[[ Records shown, beginning ]]

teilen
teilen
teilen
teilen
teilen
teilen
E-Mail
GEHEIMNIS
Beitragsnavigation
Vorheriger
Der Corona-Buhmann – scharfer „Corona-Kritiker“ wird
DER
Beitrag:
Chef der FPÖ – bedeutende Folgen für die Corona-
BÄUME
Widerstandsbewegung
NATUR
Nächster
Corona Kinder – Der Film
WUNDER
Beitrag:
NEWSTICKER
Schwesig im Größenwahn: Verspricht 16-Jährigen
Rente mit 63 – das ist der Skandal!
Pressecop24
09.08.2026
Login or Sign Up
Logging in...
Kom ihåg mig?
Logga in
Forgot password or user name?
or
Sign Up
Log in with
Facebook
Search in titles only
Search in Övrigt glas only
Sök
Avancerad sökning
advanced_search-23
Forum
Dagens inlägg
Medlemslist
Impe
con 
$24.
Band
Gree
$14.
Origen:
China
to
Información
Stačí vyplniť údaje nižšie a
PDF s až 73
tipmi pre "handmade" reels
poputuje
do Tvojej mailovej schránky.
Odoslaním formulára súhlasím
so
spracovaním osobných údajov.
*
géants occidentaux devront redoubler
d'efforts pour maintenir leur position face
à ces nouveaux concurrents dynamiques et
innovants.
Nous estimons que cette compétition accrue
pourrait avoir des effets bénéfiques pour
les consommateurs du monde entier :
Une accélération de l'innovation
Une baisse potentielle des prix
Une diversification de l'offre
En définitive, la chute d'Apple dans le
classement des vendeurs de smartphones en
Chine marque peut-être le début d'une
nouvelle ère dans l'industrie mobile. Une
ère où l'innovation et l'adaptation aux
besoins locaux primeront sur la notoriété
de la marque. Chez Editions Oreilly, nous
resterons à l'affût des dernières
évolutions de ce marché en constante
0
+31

[[ Records shown, end ]]

**Problem details:**
Quote, word for word, every line from the top of the entries through the line that holds "Forgot password or user name?".

**Written response:**
teilen
teilen
teilen
teilen
teilen
teilen
E-Mail
GEHEIMNIS
Beitragsnavigation
Vorheriger
Der Corona-Buhmann – scharfer „Corona-Kritiker“ wird
DER
Beitrag:
Chef der FPÖ – bedeutende Folgen für die Corona-
BÄUME
Widerstandsbewegung
NATUR
Nächster
Corona Kinder – Der Film
WUNDER
Beitrag:
NEWSTICKER
Schwesig im Größenwahn: Verspricht 16-Jährigen
Rente mit 63 – das ist der Skandal!
Pressecop24
09.08.2026
Login or Sign Up
Logging in...
Kom ihåg mig?
Logga in
Forgot password or user name?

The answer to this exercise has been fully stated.